Problem to solve:
If a line in the material below has the string "conscience", copy it out.

____________

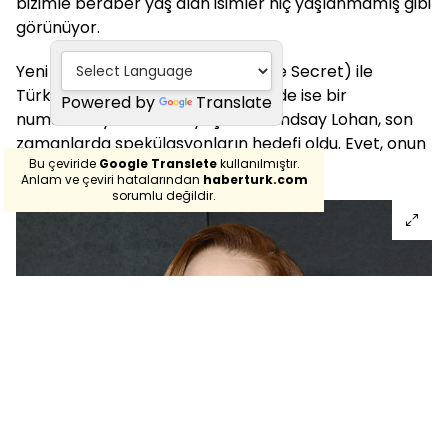
bizimle beraber yaş alan isimler hiç yaşlanmamış gibi
görünüyor.
Yeni filmi ‘Küçük Sırrımız’ (Our Little Secret) ile
Türkiye’de Netflix'te ilk 10’da, ABD’de ise bir
Powered by
Translate
numarada yer alan 38 yaşındaki Lindsay Lohan, son
zamanlarda spekülasyonların hedefi oldu. Evet, onun
Bu çeviride
Google Translete
kullanılmıştır.
küçük sırrı neydi?
Anlam ve çeviri hatalarından
haberturk.com
sorumlu değildir.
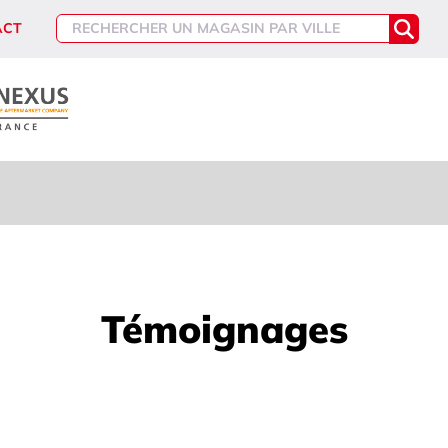
ACT
Témoignages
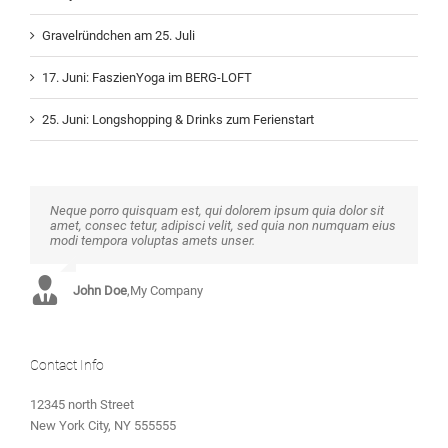
Gravelründchen am 25. Juli
17. Juni: FaszienYoga im BERG-LOFT
25. Juni: Longshopping & Drinks zum Ferienstart
Neque porro quisquam est, qui dolorem ipsum quia dolor sit
Aliquam erat volutpat. Quisque at est id ligula facilisis laoreet
amet, consec tetur, adipisci velit, sed quia non numquam eius
eget pulvinar nibh. Suspendisse at ultrices dui. Curabitur ac
modi tempora voluptas amets unser.
felis arcu sadips ipsums fugiats nemis.
John Doe
Luke Beck
,
My Company
,
Theme Fusion
Contact Info
12345 north Street
New York City, NY 555555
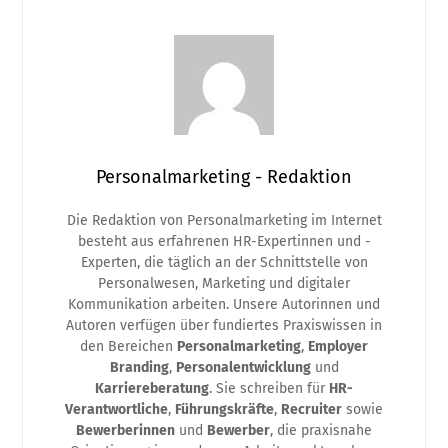
Personalmarketing - Redaktion
Die Redaktion von Personalmarketing im Internet
besteht aus erfahrenen HR-Expertinnen und -
Experten, die täglich an der Schnittstelle von
Personalwesen, Marketing und digitaler
Kommunikation arbeiten. Unsere Autorinnen und
Autoren verfügen über fundiertes Praxiswissen in
den Bereichen
Personalmarketing
,
Employer
Branding
,
Personalentwicklung
und
Karriereberatung
. Sie schreiben für
HR-
Verantwortliche
,
Führungskräfte
,
Recruiter
sowie
Bewerberinnen
und
Bewerber
, die praxisnahe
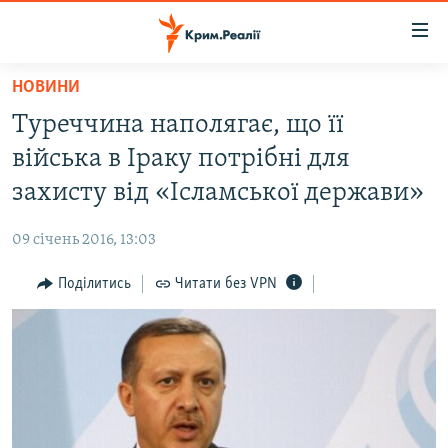
Доступність
посилання
Перейти
НОВИНИ
до
НОВИНИ
Туреччина наполягає, що її
основного
ВОДА.КРИМ
матеріалу
війська в Іраку потрібні для
ВІДЕО ТА ФОТО
Перейти
захисту від «Ісламської держави»
до
ПОЛІТИКА
основної
09 січень 2016, 13:03
БЛОГИ
навігації
Перейти
Поділитись
Читати без VPN
ПОГЛЯД
до
ІНТЕРВ'Ю
пошуку
ВСЕ ЗА ДЕНЬ
СПЕЦПРОЕКТИ
ЯК ОБІЙТИ БЛОКУВАННЯ
ДЕПОРТАЦІЯ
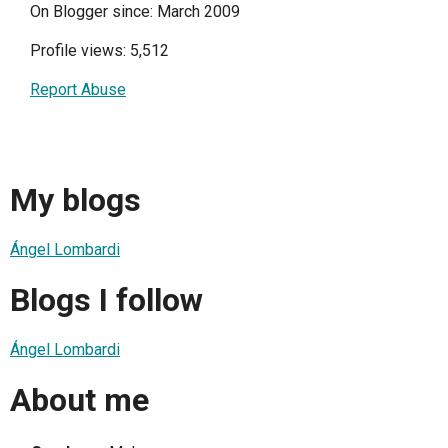
On Blogger since: March 2009
Profile views: 5,512
Report Abuse
My blogs
Ángel Lombardi
Blogs I follow
Ángel Lombardi
About me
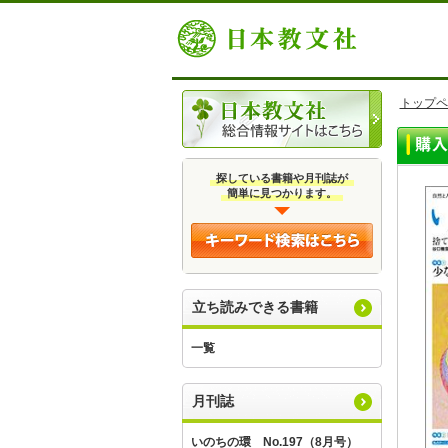
トップペ
探している書籍や月刊誌が
簡単に見つかります。
立ち読みできる書籍
一覧
月刊誌
いのちの環 No.197（8月号）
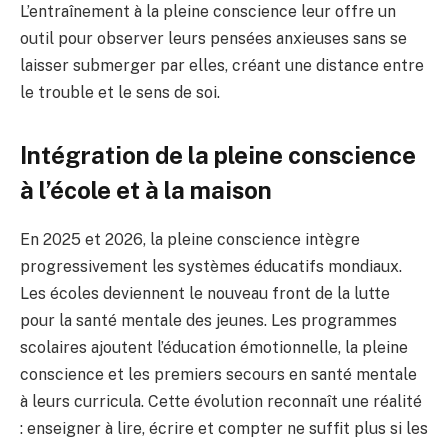
L’entraînement à la pleine conscience leur offre un
outil pour observer leurs pensées anxieuses sans se
laisser submerger par elles, créant une distance entre
le trouble et le sens de soi.
Intégration de la pleine conscience
à l’école et à la maison
En 2025 et 2026, la pleine conscience intègre
progressivement les systèmes éducatifs mondiaux.
Les écoles deviennent le nouveau front de la lutte
pour la santé mentale des jeunes. Les programmes
scolaires ajoutent l’éducation émotionnelle, la pleine
conscience et les premiers secours en santé mentale
à leurs curricula. Cette évolution reconnaît une réalité
: enseigner à lire, écrire et compter ne suffit plus si les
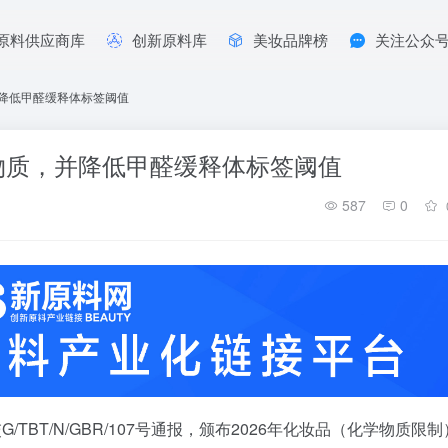
原料供应商库
创新原料库
美妆品牌榜
关注公众
并降低甲醛缓释体标签阈值
R物质，并降低甲醛缓释体标签阈值
587
0
/TBT/N/GBR/107号通报，颁布2026年化妆品（化学物质限制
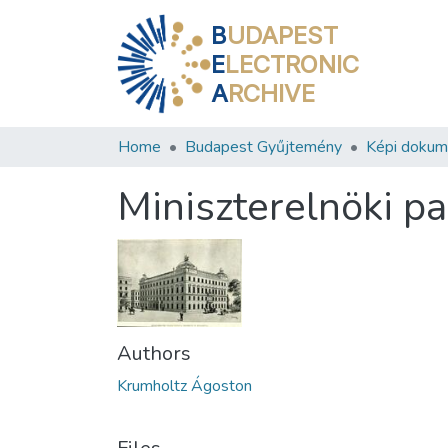
B
UDAPEST
E
LECTRONIC
A
RCHIVE
Home
Budapest Gyűjtemény
Képi doku
Miniszterelnöki pa
Authors
Krumholtz Ágoston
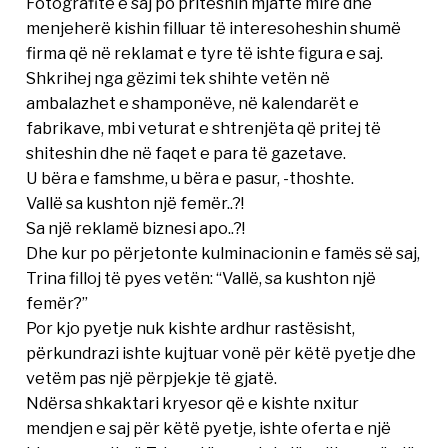
Fotografitë e saj po priteshin mjaftë mirë dhe
menjeherë kishin filluar të interesoheshin shumë
firma që në reklamat e tyre të ishte figura e saj.
Shkrihej nga gëzimi tek shihte vetën në
ambalazhet e shamponëve, në kalendarët e
fabrikave, mbi veturat e shtrenjëta që pritej të
shiteshin dhe në faqet e para të gazetave.
U bëra e famshme, u bëra e pasur, -thoshte.
Vallë sa kushton një femër..?!
Sa një reklamë biznesi apo..?!
Dhe kur po përjetonte kulminacionin e famës së saj,
Trina filloj të pyes vetën: “Vallë, sa kushton një
femër?”
Por kjo pyetje nuk kishte ardhur rastësisht,
përkundrazi ishte kujtuar vonë për këtë pyetje dhe
vetëm pas një përpjekje të gjatë.
Ndërsa shkaktari kryesor që e kishte nxitur
mendjen e saj për këtë pyetje, ishte oferta e një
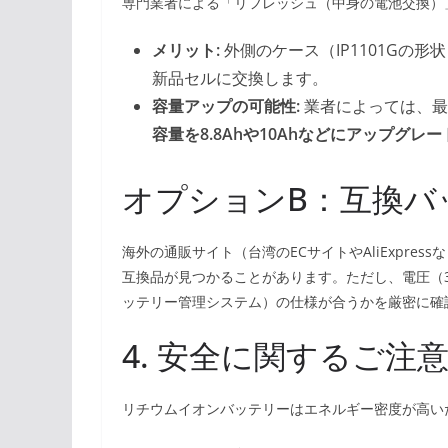
専門業者による「リフレッシュ（中身の電池交換）
メリット:
外側のケース（IP1101Gの
新品セルに交換します。
容量アップの可能性:
業者によっては、最
容量を8.8Ahや10Ahなどにアップグレー
オプションB：互換バ
海外の通販サイト（台湾のECサイトやAliExpressなど）
互換品が見つかることがあります。ただし、電圧（3
ッテリー管理システム）の仕様が合うかを厳密に確
4. 安全に関するご注
リチウムイオンバッテリーはエネルギー密度が高い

____________

Answer to the exercise:
L’entraînement à la pleine conscience leur offre un
Intégration de la pleine conscience
En 2025 et 2026, la pleine conscience intègre
conscience et les premiers secours en santé mentale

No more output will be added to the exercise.